Collect all lines from the listing that include the string "will".

-- Source information follows --

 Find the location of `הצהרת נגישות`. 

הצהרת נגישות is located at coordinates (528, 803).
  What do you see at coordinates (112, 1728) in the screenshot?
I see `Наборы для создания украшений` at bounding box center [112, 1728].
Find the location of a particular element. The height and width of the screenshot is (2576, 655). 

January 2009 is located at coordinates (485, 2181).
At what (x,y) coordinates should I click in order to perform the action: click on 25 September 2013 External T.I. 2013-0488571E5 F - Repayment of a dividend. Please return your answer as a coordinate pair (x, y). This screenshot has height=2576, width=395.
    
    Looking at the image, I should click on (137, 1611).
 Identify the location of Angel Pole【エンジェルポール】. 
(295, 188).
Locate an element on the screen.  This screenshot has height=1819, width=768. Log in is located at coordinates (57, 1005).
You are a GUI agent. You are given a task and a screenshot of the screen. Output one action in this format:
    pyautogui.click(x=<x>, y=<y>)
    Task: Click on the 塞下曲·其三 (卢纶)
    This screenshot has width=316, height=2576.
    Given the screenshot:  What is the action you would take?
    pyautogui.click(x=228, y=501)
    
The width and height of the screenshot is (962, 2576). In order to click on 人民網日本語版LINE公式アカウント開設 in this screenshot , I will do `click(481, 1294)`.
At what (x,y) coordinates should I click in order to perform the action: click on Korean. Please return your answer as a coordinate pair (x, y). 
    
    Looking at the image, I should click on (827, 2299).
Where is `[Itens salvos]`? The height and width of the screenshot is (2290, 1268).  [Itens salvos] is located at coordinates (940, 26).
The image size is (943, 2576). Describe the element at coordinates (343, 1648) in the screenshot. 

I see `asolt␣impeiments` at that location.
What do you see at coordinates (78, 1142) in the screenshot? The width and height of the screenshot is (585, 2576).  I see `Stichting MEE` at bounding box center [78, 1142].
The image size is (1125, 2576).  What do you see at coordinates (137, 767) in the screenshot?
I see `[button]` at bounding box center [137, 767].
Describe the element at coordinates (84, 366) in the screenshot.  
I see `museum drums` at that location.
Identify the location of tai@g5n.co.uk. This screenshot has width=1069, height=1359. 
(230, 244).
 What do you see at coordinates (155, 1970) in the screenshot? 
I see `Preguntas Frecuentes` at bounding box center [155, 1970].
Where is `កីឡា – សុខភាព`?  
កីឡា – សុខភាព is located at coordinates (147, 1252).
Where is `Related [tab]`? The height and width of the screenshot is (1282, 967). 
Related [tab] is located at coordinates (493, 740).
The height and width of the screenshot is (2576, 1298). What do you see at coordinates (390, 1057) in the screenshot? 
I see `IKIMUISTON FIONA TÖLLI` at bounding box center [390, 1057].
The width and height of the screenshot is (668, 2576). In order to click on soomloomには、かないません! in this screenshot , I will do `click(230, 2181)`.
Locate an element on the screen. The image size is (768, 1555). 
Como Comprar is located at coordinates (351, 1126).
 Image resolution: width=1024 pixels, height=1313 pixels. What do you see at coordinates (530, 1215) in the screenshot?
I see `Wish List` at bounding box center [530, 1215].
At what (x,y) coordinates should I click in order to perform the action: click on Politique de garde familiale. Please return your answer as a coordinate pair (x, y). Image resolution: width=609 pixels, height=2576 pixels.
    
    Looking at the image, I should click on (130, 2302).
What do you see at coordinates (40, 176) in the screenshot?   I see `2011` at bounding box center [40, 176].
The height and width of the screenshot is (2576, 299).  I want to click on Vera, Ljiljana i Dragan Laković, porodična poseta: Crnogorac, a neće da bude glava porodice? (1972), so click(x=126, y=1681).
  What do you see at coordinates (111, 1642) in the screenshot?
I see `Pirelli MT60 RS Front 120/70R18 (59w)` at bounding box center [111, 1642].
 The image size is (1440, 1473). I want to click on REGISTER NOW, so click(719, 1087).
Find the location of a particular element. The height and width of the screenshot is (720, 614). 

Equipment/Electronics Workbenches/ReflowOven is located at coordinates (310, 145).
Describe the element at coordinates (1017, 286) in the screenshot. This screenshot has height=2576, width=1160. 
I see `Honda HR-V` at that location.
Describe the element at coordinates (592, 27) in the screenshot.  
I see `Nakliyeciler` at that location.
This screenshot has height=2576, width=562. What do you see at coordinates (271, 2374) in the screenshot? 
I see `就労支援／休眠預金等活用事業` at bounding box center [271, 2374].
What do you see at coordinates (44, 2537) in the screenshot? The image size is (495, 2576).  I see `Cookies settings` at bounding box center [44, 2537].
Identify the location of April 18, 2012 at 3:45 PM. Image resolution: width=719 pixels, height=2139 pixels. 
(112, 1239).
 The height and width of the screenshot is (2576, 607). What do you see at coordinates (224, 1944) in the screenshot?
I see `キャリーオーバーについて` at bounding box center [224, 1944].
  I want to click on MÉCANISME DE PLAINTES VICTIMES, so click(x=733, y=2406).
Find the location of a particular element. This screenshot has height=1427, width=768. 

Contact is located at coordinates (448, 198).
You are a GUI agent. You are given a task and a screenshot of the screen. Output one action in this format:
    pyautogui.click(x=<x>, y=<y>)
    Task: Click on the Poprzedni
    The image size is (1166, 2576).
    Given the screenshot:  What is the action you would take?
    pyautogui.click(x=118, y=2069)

-- Source information concluded --

▶ _Answer_:
The width and height of the screenshot is (962, 2576). In order to click on 人民網日本語版LINE公式アカウント開設 in this screenshot , I will do `click(481, 1294)`.
The width and height of the screenshot is (668, 2576). In order to click on soomloomには、かないません! in this screenshot , I will do `click(230, 2181)`.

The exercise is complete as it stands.